▶ **What is expected**
Filter the entries down to the lines containing "preferencji", and copy those lines.

★ ★ ★ ★ ★ ★ ★

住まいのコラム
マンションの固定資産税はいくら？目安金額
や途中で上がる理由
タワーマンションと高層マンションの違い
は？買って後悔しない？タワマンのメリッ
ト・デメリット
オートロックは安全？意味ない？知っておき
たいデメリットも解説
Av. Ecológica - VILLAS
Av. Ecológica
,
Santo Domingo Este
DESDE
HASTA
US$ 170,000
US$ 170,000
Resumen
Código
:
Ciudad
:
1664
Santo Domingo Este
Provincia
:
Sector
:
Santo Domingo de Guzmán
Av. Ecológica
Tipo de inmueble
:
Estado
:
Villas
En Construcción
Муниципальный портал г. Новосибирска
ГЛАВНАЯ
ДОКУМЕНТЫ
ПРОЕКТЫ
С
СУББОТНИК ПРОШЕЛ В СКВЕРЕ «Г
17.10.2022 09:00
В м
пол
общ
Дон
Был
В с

★ ★ ★ ★ ★ ★ ★

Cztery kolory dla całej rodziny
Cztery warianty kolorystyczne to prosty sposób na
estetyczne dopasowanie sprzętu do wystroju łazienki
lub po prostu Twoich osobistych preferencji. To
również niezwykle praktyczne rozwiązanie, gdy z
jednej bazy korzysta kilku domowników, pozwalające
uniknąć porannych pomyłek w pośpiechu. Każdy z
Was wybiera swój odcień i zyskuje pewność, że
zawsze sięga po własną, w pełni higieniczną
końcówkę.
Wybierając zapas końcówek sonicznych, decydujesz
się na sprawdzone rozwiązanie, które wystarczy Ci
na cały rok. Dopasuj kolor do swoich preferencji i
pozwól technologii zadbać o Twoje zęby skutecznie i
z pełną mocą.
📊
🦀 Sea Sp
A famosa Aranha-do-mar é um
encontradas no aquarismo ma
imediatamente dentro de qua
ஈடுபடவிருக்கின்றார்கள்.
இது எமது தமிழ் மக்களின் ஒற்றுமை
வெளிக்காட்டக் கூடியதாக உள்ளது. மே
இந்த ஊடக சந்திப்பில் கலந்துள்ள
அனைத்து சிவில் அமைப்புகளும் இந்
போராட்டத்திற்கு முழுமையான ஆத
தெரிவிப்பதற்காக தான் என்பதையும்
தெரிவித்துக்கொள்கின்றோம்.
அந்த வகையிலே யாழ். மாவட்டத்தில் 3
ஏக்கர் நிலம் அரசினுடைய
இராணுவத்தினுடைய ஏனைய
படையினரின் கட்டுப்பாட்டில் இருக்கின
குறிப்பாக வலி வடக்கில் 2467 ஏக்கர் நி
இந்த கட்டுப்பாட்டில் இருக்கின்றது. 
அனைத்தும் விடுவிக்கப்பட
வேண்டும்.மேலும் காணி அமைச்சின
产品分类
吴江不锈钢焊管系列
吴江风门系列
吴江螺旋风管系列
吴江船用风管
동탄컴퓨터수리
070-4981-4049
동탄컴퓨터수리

★ ★ ★ ★ ★ ★ ★

▶ **Solution to the problem**
lub po prostu Twoich osobistych preferencji. To
na cały rok. Dopasuj kolor do swoich preferencji i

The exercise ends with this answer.